Situated just off the rugged coast of Kerry, north of the Skellig Islands, Cromwell Point Lighthouse was commissioned in 1837 and started functioning in 1841, while the residence was added later to house the lightkeeper. As the need for such a lightkeeper disappeared with the advent of mechanisation, the house fell into severe disrepair by the early twenty-first century. It was subsequently taken in as a conservation project by the Irish Landmark Trust who restored it for use as a short term holiday let. In 2007 the Irish Georgian Society contributed over €2,000 to the repair and conservation of two of the house’s sash windows.
Brief description of project:
The window repairs undertaken with the help of the Society’s grant involved replacing rotted bottom window rails and splicing them into side rails, replacing rotted mortice and tenon joints with epoxy resin, joining window heads to external masonry using hydraulic lime mortar, and replacing broken window panes with exact replicas.
By functioning as a short term holiday let, the lightkeepers’s house will generate revenue to further fund its maintenance.

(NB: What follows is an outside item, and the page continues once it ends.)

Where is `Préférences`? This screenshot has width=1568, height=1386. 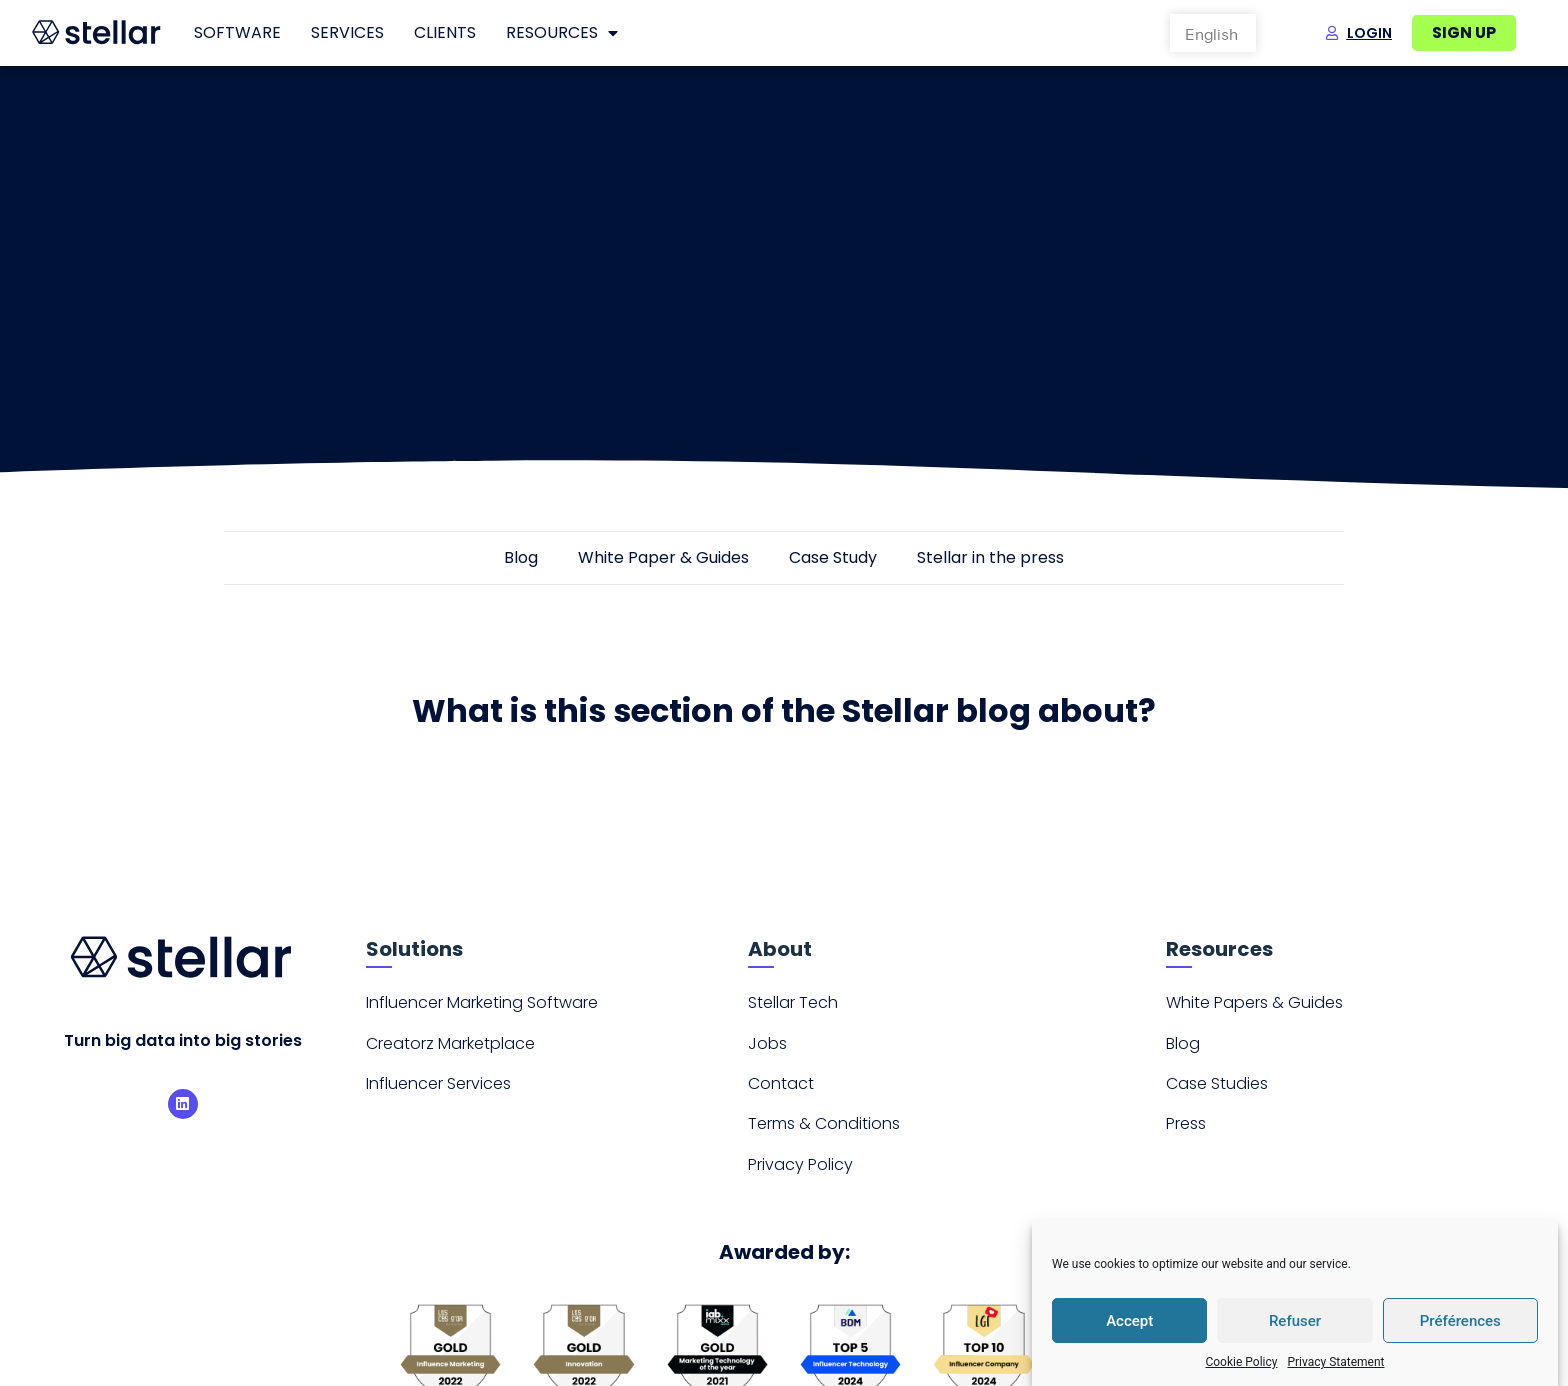 Préférences is located at coordinates (1460, 1321).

The Irish Georgian Society is pleased that a suitable use has been found to sustain the structural health of this unusual property.

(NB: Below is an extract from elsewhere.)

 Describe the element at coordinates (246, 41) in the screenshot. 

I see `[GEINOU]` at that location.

The lightkeepr’s house is an asymmetrical stone and concrete building erected in 1910. It is a two-storey listed building of block work construction with a parapet roof and quoin stones, built within the walled grounds of the lighthouse. The exterior is uneven in appearance as the small, enclosed porch is off-centre and each of the two narrow ends contains an irregular number of windows. A small sheltered room for a water tank exists above the porch. Internally there are three rooms and a cloakroom downstairs with two rooms and a bathroom upstairs.